Старик вдруг задумался, слегка отодвинулся от меня и словно бы застыл на мгновение. Я увидел такую глубокую грусть в его глазах, удивительно живых для старого человека, что мне стало не по себе.
— Слушай,— горячо, как бы обжигая дыханием, обратился он ко мне,— слушай и запоминай. Ленин сказал тогда, а Виктор Егоров слышал: новая власть навсегда пришла; такой власти никогда не бывало на всей земле; эта власть на место самых больших нойонов, на место даже царя и даже на место бога ставит простого человека — все для этого человека из народа! Все ему должно служить, для его здоровья, для его нужд, для его ума. Берегите эту власть — так сказал Ленин и так передавал его слова Егоров. Ленин велел рабочим и крестьянам не только оружием отстаивать свою власть. Он сказал тогда, что нет такой силы на свете, которая смогла бы победить народ и отобрать у крестьян землю, у рабочих фабрики и заводы. На свете нет такой силы, чтобы сломать Советскую власть, потому что это власть рабочих и крестьян. Этой власти ничто не страшно. Не страшно потому, что есть партия коммунистов. Эта партия вся состоит из людей, поклявшихся служить народу, вести народ и, если надо, отдать жизнь за народ. Вот в этом-то и сила Советской власти, сила народная, наша сила. И Ленин сказал, что в этой силе может оказаться и слабость наша. Велел он зорко смотреть, настоящие ли коммунисты перед тобой, не пролез ли в коммунисты какой-нибудь шкурник, не тянется ли к власти под видом коммуниста какой-нибудь негодяй, — вот на что велел Ленин смотреть. И не только смотреть велел. Ленин указал коммунистам: раз тебе доверено вести народ, становись время от времени перед этим самым народом да откройся ему, как ты ему служишь, как несешь великое звание коммуниста. Если этого не будет, сказал Ленин, партия может другой стать, в нее налезет столько всякой швали — никакой лопатой не выгребешь. Вот что тогда рассказывал нам учитель Егоров Виктор Леонтьевич.
Старик долго еще сидел у меня, рассказывал интереснейшие легенды и предания. Большую их часть я включил тогда в сборник «Унгинский фольклор», который я готовил для института культуры. Через два-три дня дедушка Парамон уехал, и я его больше не видел. Вскоре он, по слухам, умер, так и не дождавшись, чтобы записали у него все, что было запрятано в его обширной памяти.
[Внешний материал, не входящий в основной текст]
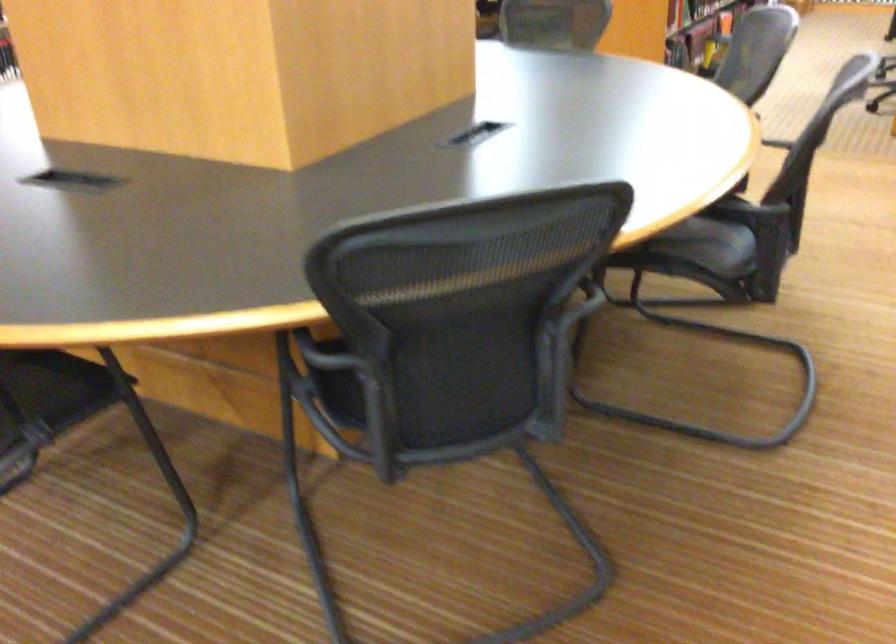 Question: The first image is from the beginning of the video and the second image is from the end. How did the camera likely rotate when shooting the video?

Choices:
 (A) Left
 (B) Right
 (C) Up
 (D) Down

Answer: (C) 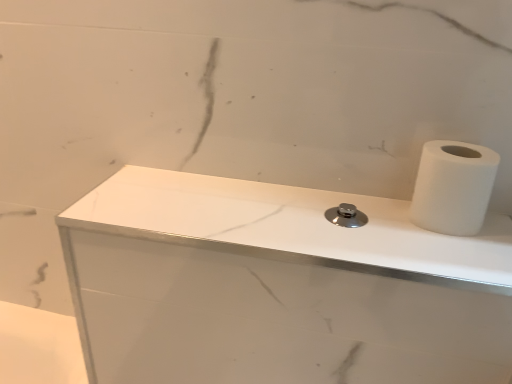 At what (x,y) coordinates should I click in order to perform the action: click on free space on the front side of white matte paper towel at right. Please return your answer as a coordinate pair (x, y). The image size is (512, 384). Looking at the image, I should click on (454, 252). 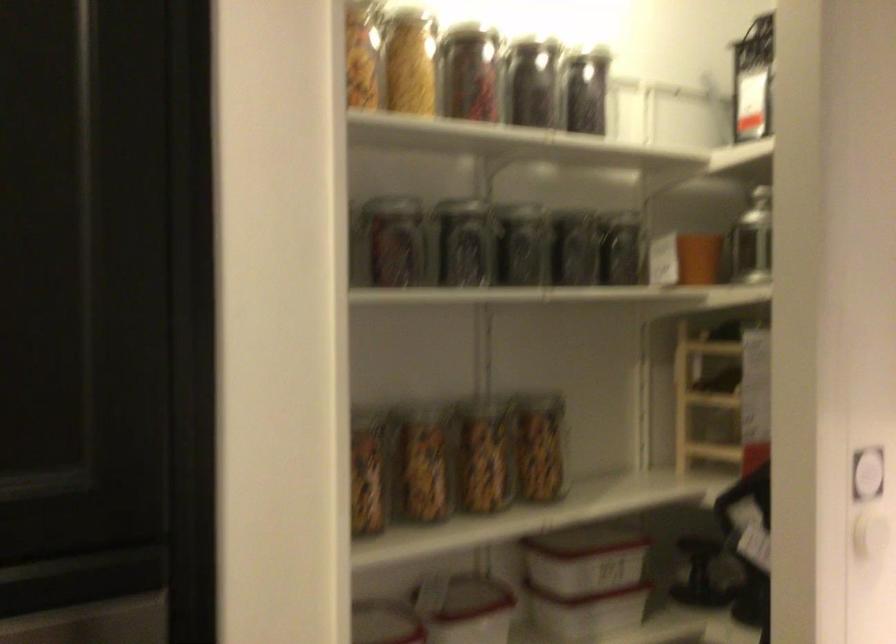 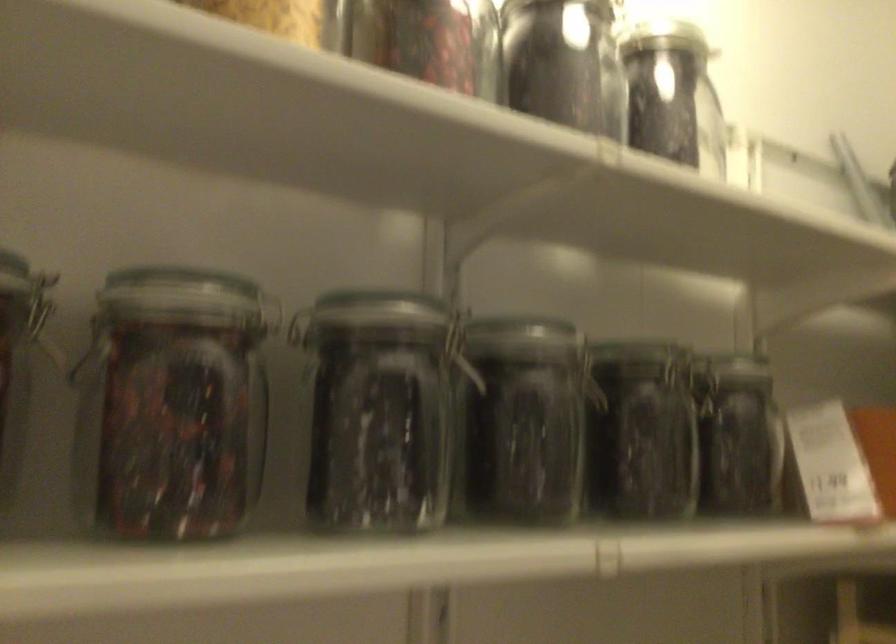 In the second image, find the point that corresponds to [400,243] in the first image.

(170, 406) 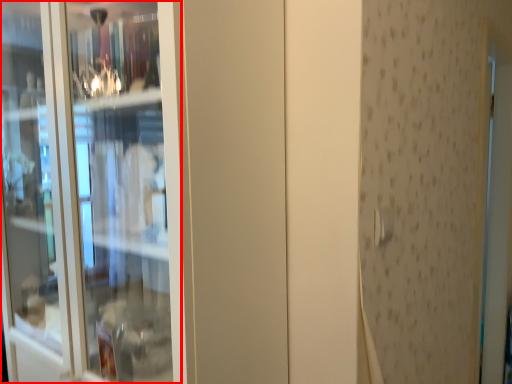 Question: From the image's perspective, where is screen door (annotated by the red box) located in relation to door handle in the image?

Choices:
 (A) below
 (B) above

Answer: (B) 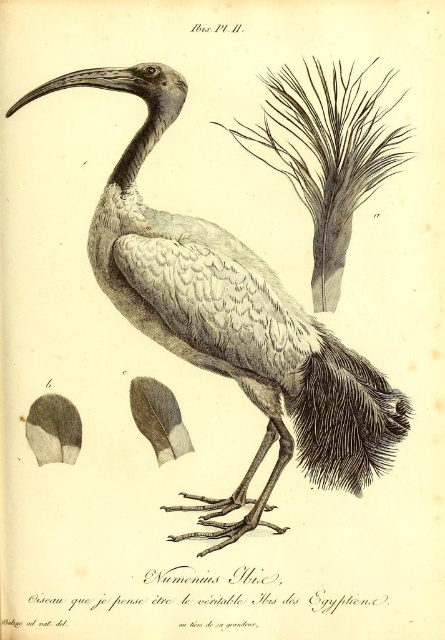 In the scene shown: You are an ornithologist examining this botanical illustration. You need to determine the spatial relationship between the gray feathered bird at center and the dark gray textured feathers at lower right. Which object is wider?

The gray feathered bird at center is wider than the dark gray textured feathers at lower right.

In the botanical illustration of the ibis, there is a point labeled as point [231,321]. What does this point represent?

The point [231,321] represents the gray feathered bird at center. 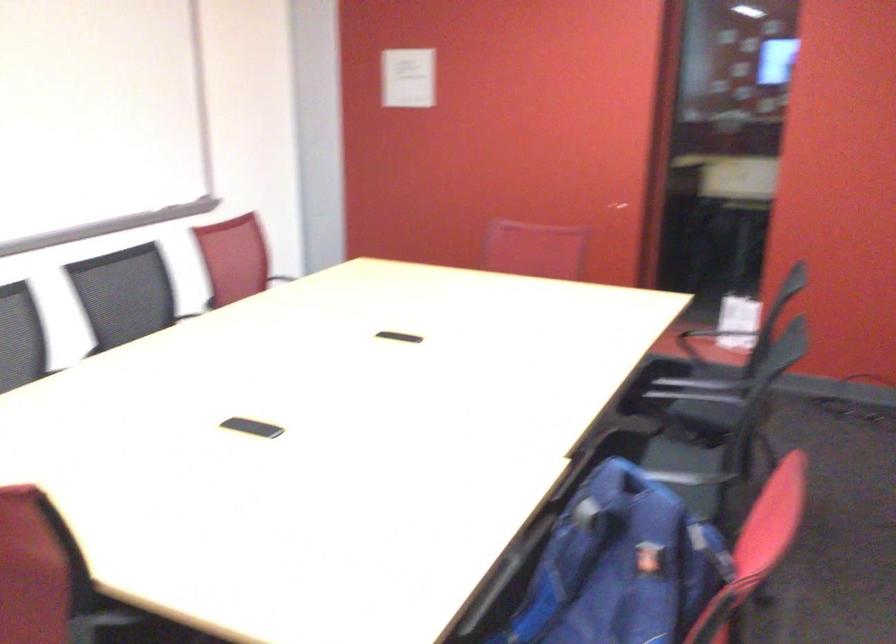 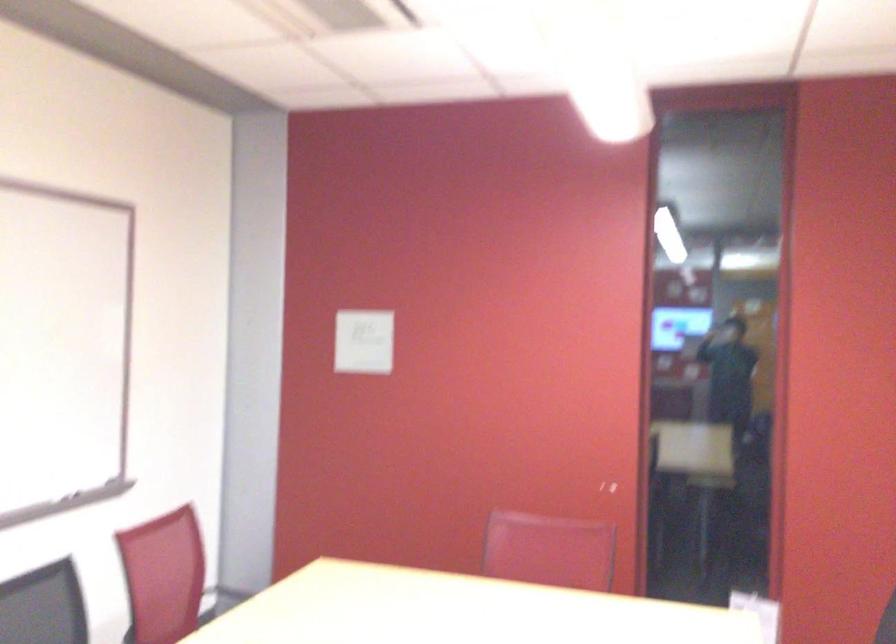 The images are taken continuously from a first-person perspective. In which direction are you moving?

The cameraman moved toward left, forward. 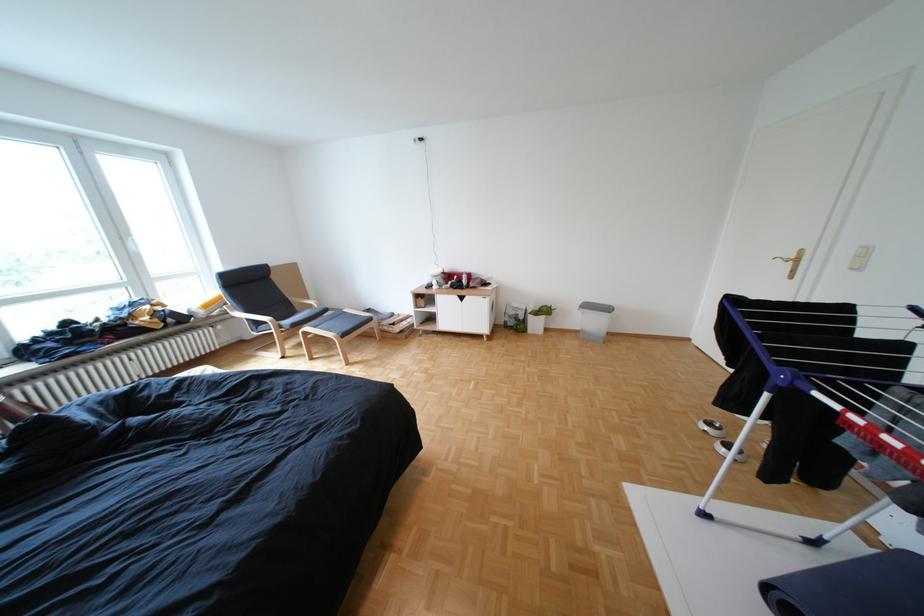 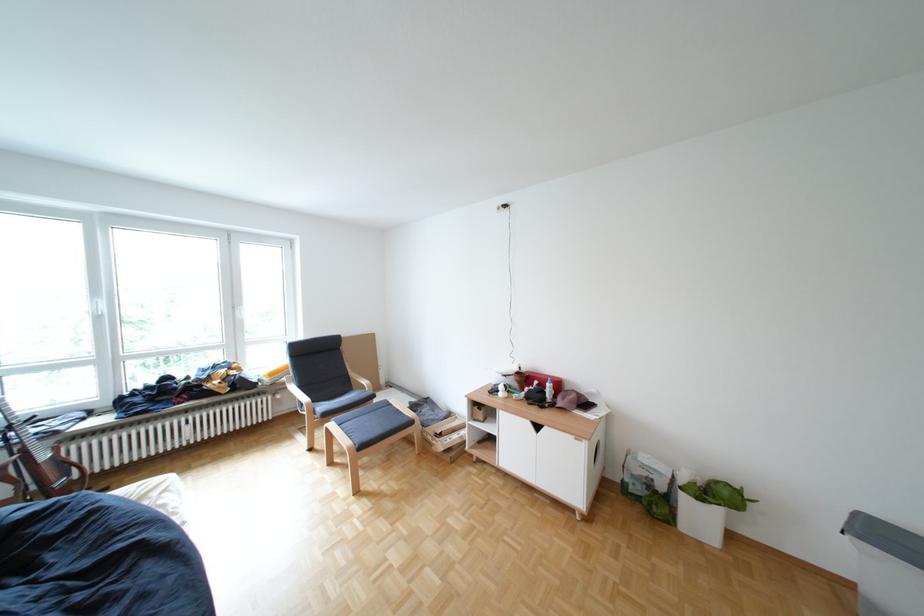 Find the pixel in the second image that matches [470,277] in the first image.

(552, 383) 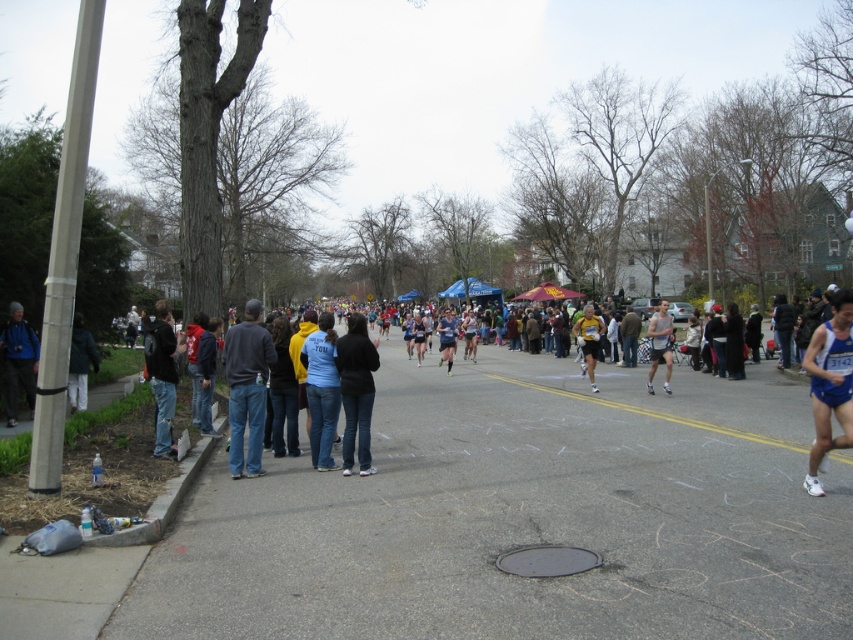 Between matte blue jacket at left and matte gray tank top at center, which one appears on the right side from the viewer's perspective?

matte gray tank top at center

Find the location of `matte blue jacket at left`. matte blue jacket at left is located at coordinates (18, 362).

In the scene shown: Can you confirm if dark blue jeans at center is shorter than matte gray tank top at center?

Yes, dark blue jeans at center is shorter than matte gray tank top at center.

Is point (364, 460) closer to viewer compared to point (659, 332)?

Yes.

Between point (367, 422) and point (664, 348), which one is positioned behind?

Point (664, 348)

Find the location of a particular element. dark blue jeans at center is located at coordinates (357, 390).

Is blue fabric runner at right bigger than matte blue jacket at left?

No.

Is blue fabric runner at right further to the viewer compared to matte blue jacket at left?

No.

Between point (850, 298) and point (32, 372), which one is positioned in front?

Point (850, 298) is in front.

Where is `blue fabric runner at right`? This screenshot has height=640, width=853. blue fabric runner at right is located at coordinates (830, 384). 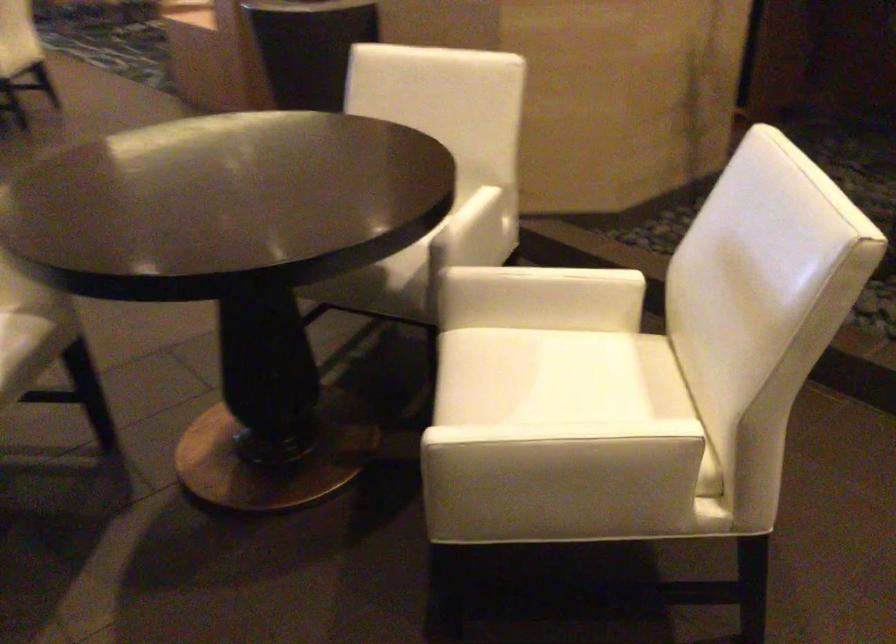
Много раз я потом убеждался в удивительнейшей вещи: то, что говорил Яхонтов, расшифровывая строфу Маяковского, почти слово в слово повторяли люди самые разные и в самых разных местах! Народ хранит главный завет Ленина — о чистоте партии, об образе настоящего коммуниста — в самых сокровенных глубинах своего общественного сознания. Всегда хранит, несмотря ни на что. Хранит и верит коммунистам.
Мне кажется, вера народа в Ленина, в его учение, в чистоту рядов созданной им партии, вера в коммуниста — эта великая и жизнетворная вера очень и очень недостаточно отражена в нашей литературе и искусстве.
Да, в большом долгу мы, писатели и деятели искусств, перед нашим народом — все испытавшим, все вынесшим, все преграды ломающим и все лучшее на земле создающим, перед нашим народом, ради счастья которого жил, боролся, трудился, отдал жизнь Ленин!
Все ли полностью сознают всю глубину смысла, вложенного Владимиром Маяковским в его слова: «Я себя под Лениным чищу»?
Я верю, что если сейчас еще не все могут с чистой совестью повторить эти слова, то со временем их будут торжественно и всенародно повторять все коммунисты.